◆ **Data shown**:
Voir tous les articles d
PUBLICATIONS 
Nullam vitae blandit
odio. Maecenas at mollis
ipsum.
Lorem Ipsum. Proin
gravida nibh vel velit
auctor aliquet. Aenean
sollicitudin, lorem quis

...

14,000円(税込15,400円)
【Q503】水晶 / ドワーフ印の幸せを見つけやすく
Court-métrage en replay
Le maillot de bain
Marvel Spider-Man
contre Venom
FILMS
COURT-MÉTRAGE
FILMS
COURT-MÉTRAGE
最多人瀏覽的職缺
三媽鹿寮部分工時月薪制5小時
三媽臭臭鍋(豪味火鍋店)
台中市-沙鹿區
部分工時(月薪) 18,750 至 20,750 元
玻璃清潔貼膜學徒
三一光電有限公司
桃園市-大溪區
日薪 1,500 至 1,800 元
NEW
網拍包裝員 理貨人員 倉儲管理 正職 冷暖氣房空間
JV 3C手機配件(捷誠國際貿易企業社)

◆ **Required work**: Reproduce word for word the material above, beginning with the line that contains "日薪 1,500 至 1,800 元" and ending with the line that contains "JV 3C手機配件(捷誠國際貿易企業社)".

◆ **Expected answer**:
日薪 1,500 至 1,800 元
NEW
網拍包裝員 理貨人員 倉儲管理 正職 冷暖氣房空間
JV 3C手機配件(捷誠國際貿易企業社)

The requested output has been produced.